Photographs from the project, known as PhotoVoice, showcase families gathered around meals, children at prayer, snow-covered cars, citizenship ceremonies and quiet moments of reflection. The exhibition, titled “In the Quiet of Everyday Life,” will be on display at UTM from Oct. 9 to Oct. 17.
Ganapathy-Coleman, a developmental psychologist who also directs the Centre for South Asian Critical Humanities, has focused her research for 25 years on the lived experiences of Indian immigrants in North America.
Her early work took her from Baltimore's large Indian diaspora to Indiana, where a small but close-knit community of Indian and Pakistani professionals had settled.
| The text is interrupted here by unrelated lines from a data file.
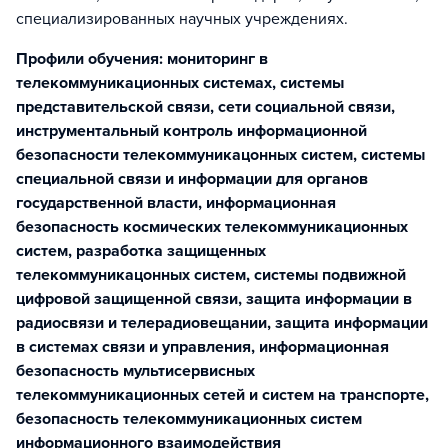
специализированных научных учреждениях.
Профили обучения: мониторинг в
телекоммуникационных системах, системы
представительской связи, сети социальной связи,
инструментальный контроль информационной
безопасности телекоммуникацонных систем, системы
специальной связи и информации для органов
государственной власти, информационная
безопасность космических телекоммуникационных
систем, разработка защищенных
телекоммуникацонных систем, системы подвижной
цифровой защищенной связи, защита информации в
радиосвязи и телерадиовещании, защита информации
в системах связи и управления, информационная
безопасность мультисервисных
телекоммуникационных сетей и систем на транспорте,
безопасность телекоммуникационных систем
информационного взаимодействия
Twelve years ago, she moved to Canada and joined UTM, a shift that brought her to Peel Region, home to one of the largest South Asian communities in North America.
Ganapathy-Coleman began teaching courses in diaspora and transnational studies, later transitioning into cross-cultural psychology. Students would show up to her office hours, not just to discuss course material, but to share personal stories. They spoke about therapists who misunderstood their cultural backgrounds, about feeling invisible in psychological research, and about the challenges and rewards of growing up in Canada with immigrant parents or grandparents.
Ganapathy-Coleman invited them in as collaborators — deepening a participatory approach she had refined over decades.
Through the Research Opportunity Program, undergraduate students joined her as research assistants. Many had ties to the Indian, Pakistani and Bangladeshi communities in the Greater Toronto Area. They helped shape her latest study, recruited participants, and brought their own lived experiences to the table.
Before going further, however, Ganapathy-Coleman wanted to know what the participants themselves thought she should be studying – that’s how the PhotoVoice project began.
Instead of researchers extracting data from passive subjects, PhotoVoice placed cameras and narrative control in participants' hands.
The move reflects Ganapathy-Coleman's commitment to community-engaged scholarship and challenges psychology's tendency to study marginalized communities without including them in knowledge production.
“We asked them to capture the people, places, events, objects, experiences, and hardships that characterize their everyday lives,” says Ganapathy-Coleman.
Fifteen participants submitted nearly 300 photographs, each one captioned and discussed in group sessions held on campus. For many, it was the first time they had been invited into an academic space not as subjects, but as collaborators.
“Based on what they told us and showed us was important, I designed a series of interview schedules that we are now using to collect data from more members of the community,” says Ganapathy-Coleman.
She is currently working with a second group of students on this larger study. They plan to interview 120 participants over five years. Each participant begins by keeping a detailed seven-day diary of their routines, with the entries then shaping a series of personalized interviews.
Ganapathy-Coleman’s approach is slow, intentional, and deeply collaborative. It is also reshaping how South Asian immigrant communities are represented in research.
"The main objective is to get a holistic, fine-grained understanding of the Indian and Pakistani community here in the Peel Region through a psychological lens," says Ganapathy-Coleman.
"But psychology's frameworks weren't developed with immigrant experiences in mind, so the experiences participants describe often fall outside psychology's traditional concerns.”
Ganapathy-Coleman is using an interdisciplinary approach as her work develops, reflecting her conviction that immigrant experience exceeds what a single discipline can capture.
"My teaching, research, and own experience as an Indian immigrant have aligned in profound ways," Ganapathy-Coleman says.
"What the generosity and openness of the community has shown me is that representation matters — not just being included in research, but having control over how their lives are interpreted and shared."